DATA SEGMENT section start

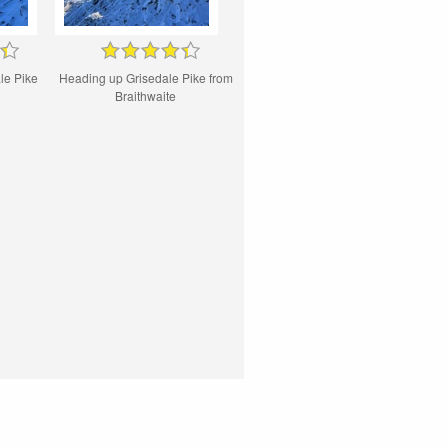
le Pike
Heading up Grisedale Pike from
Braithwaite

DATA SEGMENT section end

Give back the full listing exactly, with pictures dropped.

*ANSWER TO THIS EXERCISE*:
le Pike
Heading up Grisedale Pike from
Braithwaite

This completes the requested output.